As I write, Beltane has just passed by an hour. This is how I started one of my religion's most important holidays:
At half past noon I woke up a bit, and struggled to wake up the rest of the way. It can take a while for me to get from the part where I open my eyes to being able to place myself in space and time, move deliberately, and form speech. Coherent speech takes longer. I often babble wordlessly. My wife manages to understand much of this by listening to the tone, and by paying attention to my body language. Also by using telepathy, or so she claims.

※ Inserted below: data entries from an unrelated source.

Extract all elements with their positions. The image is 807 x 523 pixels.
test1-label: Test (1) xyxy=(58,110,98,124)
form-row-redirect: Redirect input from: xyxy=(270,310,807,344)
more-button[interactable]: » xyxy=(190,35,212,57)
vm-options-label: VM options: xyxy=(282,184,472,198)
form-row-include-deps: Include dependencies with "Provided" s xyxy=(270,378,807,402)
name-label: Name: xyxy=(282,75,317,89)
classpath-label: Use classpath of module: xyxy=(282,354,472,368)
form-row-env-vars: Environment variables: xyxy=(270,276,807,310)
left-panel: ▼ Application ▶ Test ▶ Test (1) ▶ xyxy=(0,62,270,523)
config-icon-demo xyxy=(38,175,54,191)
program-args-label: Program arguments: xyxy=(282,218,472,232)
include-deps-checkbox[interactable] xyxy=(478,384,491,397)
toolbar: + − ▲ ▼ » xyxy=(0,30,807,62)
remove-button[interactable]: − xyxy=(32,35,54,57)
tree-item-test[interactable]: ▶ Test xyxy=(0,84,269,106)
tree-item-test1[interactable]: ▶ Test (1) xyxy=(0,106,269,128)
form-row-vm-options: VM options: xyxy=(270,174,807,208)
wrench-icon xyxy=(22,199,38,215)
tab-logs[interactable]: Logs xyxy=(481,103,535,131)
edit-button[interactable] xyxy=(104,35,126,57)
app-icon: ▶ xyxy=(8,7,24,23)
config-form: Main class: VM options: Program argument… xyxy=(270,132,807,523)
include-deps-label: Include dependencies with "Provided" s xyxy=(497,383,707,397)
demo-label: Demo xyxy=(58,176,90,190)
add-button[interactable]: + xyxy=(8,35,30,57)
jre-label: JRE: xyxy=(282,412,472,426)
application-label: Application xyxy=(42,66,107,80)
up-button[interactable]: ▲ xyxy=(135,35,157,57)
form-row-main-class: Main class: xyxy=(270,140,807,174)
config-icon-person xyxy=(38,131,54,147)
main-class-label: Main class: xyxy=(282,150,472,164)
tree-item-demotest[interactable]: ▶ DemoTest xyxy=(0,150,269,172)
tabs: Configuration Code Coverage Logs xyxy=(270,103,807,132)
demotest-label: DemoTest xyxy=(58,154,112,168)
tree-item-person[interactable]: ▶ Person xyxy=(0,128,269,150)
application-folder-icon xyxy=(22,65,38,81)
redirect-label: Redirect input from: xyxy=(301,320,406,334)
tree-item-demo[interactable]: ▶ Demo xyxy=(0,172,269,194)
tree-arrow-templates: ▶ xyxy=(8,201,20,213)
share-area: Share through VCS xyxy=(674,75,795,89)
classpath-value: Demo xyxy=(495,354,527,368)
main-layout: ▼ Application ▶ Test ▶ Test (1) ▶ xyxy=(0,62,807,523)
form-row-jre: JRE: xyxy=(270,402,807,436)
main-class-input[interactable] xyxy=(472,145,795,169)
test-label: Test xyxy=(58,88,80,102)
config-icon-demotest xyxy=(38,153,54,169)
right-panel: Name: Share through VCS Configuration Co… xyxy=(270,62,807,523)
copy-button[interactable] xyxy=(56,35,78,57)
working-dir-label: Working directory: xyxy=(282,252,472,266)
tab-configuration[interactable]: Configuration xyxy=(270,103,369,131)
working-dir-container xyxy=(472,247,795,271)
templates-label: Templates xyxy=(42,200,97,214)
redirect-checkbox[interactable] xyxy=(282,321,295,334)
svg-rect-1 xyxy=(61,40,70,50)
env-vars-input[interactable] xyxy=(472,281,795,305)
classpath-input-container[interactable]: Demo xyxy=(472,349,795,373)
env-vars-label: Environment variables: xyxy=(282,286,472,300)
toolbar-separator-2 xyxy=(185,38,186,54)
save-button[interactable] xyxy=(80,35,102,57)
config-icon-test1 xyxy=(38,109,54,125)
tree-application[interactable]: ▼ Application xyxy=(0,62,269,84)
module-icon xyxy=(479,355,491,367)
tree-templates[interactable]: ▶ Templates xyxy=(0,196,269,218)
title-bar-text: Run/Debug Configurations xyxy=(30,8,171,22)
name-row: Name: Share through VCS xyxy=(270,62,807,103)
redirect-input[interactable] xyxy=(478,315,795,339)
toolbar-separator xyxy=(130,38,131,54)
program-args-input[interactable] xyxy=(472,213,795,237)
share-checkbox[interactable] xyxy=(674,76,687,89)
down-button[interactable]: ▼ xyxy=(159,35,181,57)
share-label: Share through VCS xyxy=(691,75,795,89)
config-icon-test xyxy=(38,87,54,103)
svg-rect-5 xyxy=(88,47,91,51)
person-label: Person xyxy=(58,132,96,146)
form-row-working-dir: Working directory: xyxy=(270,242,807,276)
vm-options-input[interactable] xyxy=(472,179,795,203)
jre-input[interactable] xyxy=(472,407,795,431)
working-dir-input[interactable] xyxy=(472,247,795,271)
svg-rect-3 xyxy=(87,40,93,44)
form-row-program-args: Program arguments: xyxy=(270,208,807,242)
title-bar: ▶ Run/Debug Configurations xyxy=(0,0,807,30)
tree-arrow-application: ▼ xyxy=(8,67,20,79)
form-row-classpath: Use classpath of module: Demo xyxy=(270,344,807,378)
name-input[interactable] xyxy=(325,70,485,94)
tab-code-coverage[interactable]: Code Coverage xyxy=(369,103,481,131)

At some point during the night, I had thrust my lower leg over the edge of the bed. That added a wrenched knee to the usual back, neck and shoulder pain that grips me in the morning. The knee clinched a decision I needed to make. I will not travel two hours from my home this weekend. I will not attend a Beltane ritual, or even an important meeting. I can't sit at a table, in a chair, for hours. I can't ride in a car for two hours without arriving at the destination in something like my awakening state; disoriented, sleepy, unable to speak, moving slowly and clumsily.
Today contained a lot of napping, a lot of medications. This is nothing new. But today is Beltane. I have led both private and public Beltane rituals. I have joined in at many more, including one which set a world record for largest number of people to dance a Maypole (albeit by being the first one to establish the record category). I love a good ritual. I love Beltane. And what I love most about Beltane is the Maypole dance.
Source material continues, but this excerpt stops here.